Investing in a Tax-Free Savings Account (TFSA) affords you one other option to scale back your tax payments and increase your revenue. Using the contribution room in your TFSA to spend money on income-generating property like Fortis (TSX:FTS)(NYSE:FTS) may enable you to create a tax-free income stream in your TFSA that generates passive revenue.
Fortis is without doubt one of the most steady shares accessible on the TSX. It has returned 13% compounded yearly since 1995, beating the TSX Composite Index. The inventory has raised its dividend payouts to shareholders for nearly 50 years, and its administration plans to proceed growing its dividends at a CAGR of 6% within the subsequent 5 years.
The utility holdings firm generates most of its revenue by rate-regulated and diversified utility property that generate strong money flows for the corporate. The firm can proceed creating dependable and predictable revenue, as a result of its providers are important to all industries.

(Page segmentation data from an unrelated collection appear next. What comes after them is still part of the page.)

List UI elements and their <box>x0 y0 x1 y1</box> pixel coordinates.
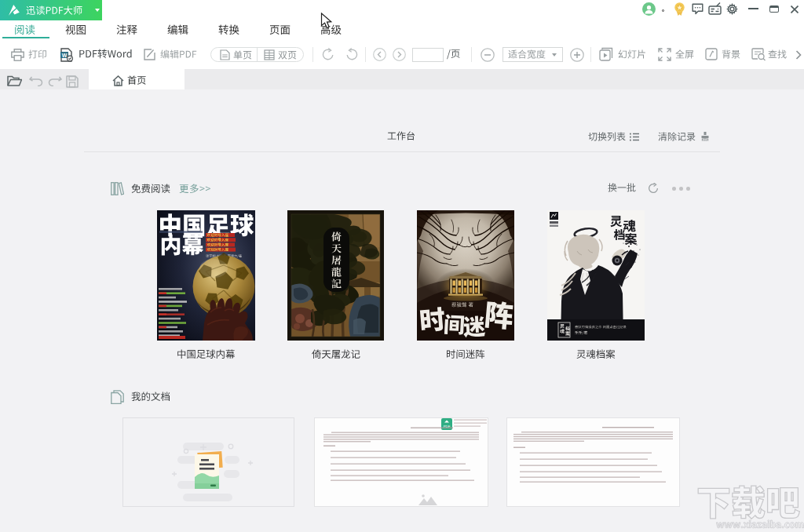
svg-text:W: W <box>62 53 68 58</box>
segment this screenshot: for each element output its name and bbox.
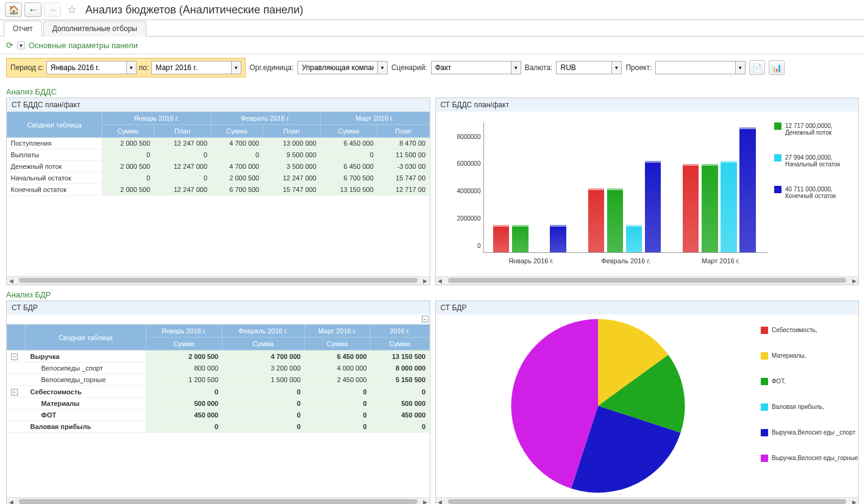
legend-item: 12 717 000,0000, Денежный поток (774, 122, 853, 136)
project-dropdown-icon[interactable]: ▾ (735, 62, 745, 74)
table-row[interactable]: −Себестоимость0000 (7, 386, 430, 398)
project-combo[interactable]: ▾ (655, 61, 746, 74)
period-block: Период с: ▾ по: ▾ (6, 58, 246, 77)
bdds-table-panel: СТ БДДС план/факт Сводная таблицаЯнварь … (6, 98, 430, 285)
scroll-left-icon[interactable]: ◀ (7, 498, 15, 504)
table-row[interactable]: Денежный поток2 000 50012 247 0004 700 0… (7, 161, 430, 172)
org-combo[interactable]: ▾ (297, 61, 388, 74)
legend-swatch (761, 352, 768, 360)
project-label: Проект: (625, 63, 652, 72)
y-tick: 8000000 (441, 133, 481, 140)
tab-report[interactable]: Отчет (4, 21, 42, 37)
period-to-combo[interactable]: ▾ (151, 61, 241, 74)
scroll-thumb[interactable] (19, 499, 418, 504)
legend-item: Выручка,Велосип еды _спорт (761, 429, 858, 436)
action-button-2[interactable]: 📊 (769, 60, 785, 75)
period-from-dropdown-icon[interactable]: ▾ (126, 62, 136, 74)
bdds-chart-legend: 12 717 000,0000, Денежный поток27 994 00… (774, 116, 853, 271)
bdr-chart-title: СТ БДР (436, 301, 859, 314)
scenario-dropdown-icon[interactable]: ▾ (511, 62, 521, 74)
legend-item: 40 711 000,0000, Конечный остаток (774, 186, 853, 199)
bdr-chart-hscroll[interactable]: ◀ ▶ (436, 497, 859, 504)
table-row[interactable]: Начальный остаток002 000 50012 247 0006 … (7, 172, 430, 184)
scroll-thumb[interactable] (448, 278, 847, 283)
table-row[interactable]: Выплаты0009 500 000011 500 00 (7, 149, 430, 161)
legend-swatch (774, 122, 781, 130)
scroll-left-icon[interactable]: ◀ (7, 277, 15, 285)
scenario-combo[interactable]: ▾ (431, 61, 521, 74)
table-row[interactable]: ФОТ450 00000450 000 (7, 410, 430, 421)
period-from-combo[interactable]: ▾ (46, 61, 137, 74)
legend-swatch (761, 429, 768, 436)
chart-bar (550, 225, 566, 252)
scroll-right-icon[interactable]: ▶ (850, 498, 858, 504)
bdds-table-body[interactable]: Сводная таблицаЯнварь 2016 г.Февраль 201… (7, 112, 430, 276)
y-tick: 6000000 (441, 160, 481, 167)
table-row[interactable]: Материалы500 00000500 000 (7, 398, 430, 410)
scroll-thumb[interactable] (448, 499, 847, 504)
legend-item: 27 994 000,0000, Начальный остаток (774, 154, 853, 168)
chart-bar (721, 161, 736, 252)
main-toolbar: 🏠 ← → ☆ Анализ бюджетов (Аналитические п… (0, 0, 865, 20)
chart-bar (739, 127, 755, 252)
bdr-table-panel: СТ БДР − Сводная таблицаЯнварь 2016 г.Фе… (6, 300, 430, 504)
table-row[interactable]: −Выручка2 000 5004 700 0006 450 00013 15… (7, 350, 430, 363)
currency-combo[interactable]: ▾ (556, 61, 622, 74)
scroll-right-icon[interactable]: ▶ (421, 277, 430, 285)
bdds-chart-title: СТ БДДС план/факт (436, 98, 859, 112)
bdds-table-title: СТ БДДС план/факт (7, 98, 430, 112)
tree-toggle-icon[interactable]: − (11, 389, 18, 396)
bdr-chart-panel: СТ БДР Себестоимость,Материалы,ФОТ,Валов… (435, 300, 860, 504)
bdds-table: Сводная таблицаЯнварь 2016 г.Февраль 201… (7, 112, 430, 196)
bdds-chart-hscroll[interactable]: ◀ ▶ (436, 276, 859, 285)
params-header: ⟳ ▾ Основные параметры панели (0, 37, 865, 54)
y-tick: 4000000 (441, 188, 481, 194)
bdr-table: Сводная таблицаЯнварь 2016 г.Февраль 201… (7, 324, 430, 433)
scroll-left-icon[interactable]: ◀ (436, 277, 444, 285)
forward-button[interactable]: → (44, 2, 61, 17)
period-from-label: Период с: (10, 63, 44, 72)
home-button[interactable]: 🏠 (5, 2, 22, 17)
chart-bar (531, 250, 547, 252)
legend-swatch (774, 186, 781, 193)
params-title: Основные параметры панели (29, 41, 138, 50)
table-row[interactable]: Валовая прибыль0000 (7, 421, 430, 433)
collapse-params-icon[interactable]: ▾ (17, 41, 25, 49)
chart-bar (683, 164, 699, 252)
period-to-input[interactable] (152, 62, 231, 74)
table-row[interactable]: Велосипеды _спорт800 0003 200 0004 000 0… (7, 363, 430, 374)
org-dropdown-icon[interactable]: ▾ (377, 62, 387, 74)
scroll-thumb[interactable] (19, 278, 418, 283)
tree-toggle-icon[interactable]: − (11, 353, 18, 360)
bdr-table-hscroll[interactable]: ◀ ▶ (7, 497, 430, 504)
legend-swatch (761, 403, 768, 411)
currency-dropdown-icon[interactable]: ▾ (611, 62, 621, 74)
favorite-icon[interactable]: ☆ (67, 3, 77, 16)
bdds-table-hscroll[interactable]: ◀ ▶ (7, 276, 430, 285)
collapse-all-icon[interactable]: − (422, 316, 429, 322)
back-button[interactable]: ← (24, 2, 41, 17)
legend-item: Себестоимость, (761, 327, 858, 334)
currency-input[interactable] (557, 62, 611, 74)
table-row[interactable]: Конечный остаток2 000 50012 247 0006 700… (7, 184, 430, 196)
period-from-input[interactable] (47, 62, 126, 74)
refresh-icon[interactable]: ⟳ (6, 40, 13, 50)
scroll-right-icon[interactable]: ▶ (850, 277, 858, 285)
bdr-table-body[interactable]: − Сводная таблицаЯнварь 2016 г.Февраль 2… (7, 314, 430, 497)
action-button-1[interactable]: 📄 (749, 60, 765, 75)
scenario-input[interactable] (432, 62, 511, 74)
legend-item: Материалы, (761, 352, 858, 360)
scroll-right-icon[interactable]: ▶ (421, 498, 430, 504)
project-input[interactable] (656, 62, 735, 74)
bdds-chart-panel: СТ БДДС план/факт 0200000040000006000000… (435, 98, 860, 285)
scroll-left-icon[interactable]: ◀ (436, 498, 444, 504)
table-row[interactable]: Велосипеды_горные1 200 5001 500 0002 450… (7, 374, 430, 386)
chart-bar (702, 164, 717, 252)
tab-additional-filters[interactable]: Дополнительные отборы (43, 21, 146, 37)
currency-label: Валюта: (525, 63, 553, 72)
chart-bar (626, 225, 642, 252)
org-input[interactable] (298, 62, 377, 74)
scenario-label: Сценарий: (391, 63, 427, 72)
table-row[interactable]: Поступления2 000 50012 247 0004 700 0001… (7, 138, 430, 149)
period-to-dropdown-icon[interactable]: ▾ (231, 62, 241, 74)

Adding Fortis to your TFSA portfolio means creating passive revenue that may continue to grow your account steadiness to make you a a lot wealthier investor, in the long term, setting you up for all times.
Foolish takeaway
The Digital News Subscription Tax Credit won’t give you substantial tax financial savings. However, subscribing to QCJOs may enable you to play a job in revitalizing the digital information business in Canada to maintain the move of helpful info going on the web.
Investing in a portfolio of dependable income-generating property in your TFSA may help you add one other revenue stream to complement your family revenue. Fortis could possibly be a superb inventory to start constructing such a portfolio.

This article represents the opinion of the author, who might disagree with the “official” advice place of a Motley Fool premium service or advisor. We’re Motley! Questioning an investing thesis — even one in all our personal — helps us all assume critically about investing and make choices that assist us turn into smarter, happier, and richer, so we generally publish articles that might not be according to suggestions, rankings or different content material.

Fool contributor Adam Othman has no place in any of the shares talked about. The Motley Fool recommends FORTIS INC.